Il estime que la référence au jugement du tribunal d’arrondissement du 22 juillet 1998 suffit aux exigences de motivation de la décision litigieuse et, concernant le bien-fondé de celle-ci, il soutient que le ministre s’est basé sur les éléments du prédit jugement, pour considérer qu’au regard de la gravité des infractions commises, le demandeur constituerait un danger pour l’ordre public.

Il souligne dans ce contexte que le demandeur a été condamné pour avoir importé et vendu une quantité importante d’héroïne, qu’il a effectué ce « rituel » chaque semaine et qu’il s’est rendu coupable d’un acte de rébellion lors de son arrestation. Ce ne serait partant pas sans avoir porté une appréciation sur la situation du demandeur que la mesure aurait été prise, mais ce seraient les particularités du cas d’espèce qui auraient conduit le ministre à refuser la carte d’identité d’étranger au demandeur.

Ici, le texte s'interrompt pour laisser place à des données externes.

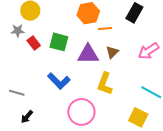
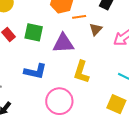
brown triangle: (112, 52) -> (96, 29), moved
blue L-shape: (59, 81) -> (35, 71), turned -30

Dans l’intérêt d’une bonne administration de la justice, il y a lieu de joindre pour raison de connexité les deux recours introduits sous les numéros 11148 et 11149 du rôle et de statuer par un seul et même jugement.

La demande en sursis à exécution de la décision précitée du 21 janvier 1999, déposée le 25 février 1999, est devenue sans objet, l’affaire étant en état de recevoir une solution au fond.

La loi précitée du 28 mars 1972 ne prévoyant pas de recours de pleine juridiction en la matière, le tribunal est incompétent pour connaître du recours principal en réformation.

Le recours subsidiaire en annulation est recevable pour avoir été introduit dans les formes et délai de la loi.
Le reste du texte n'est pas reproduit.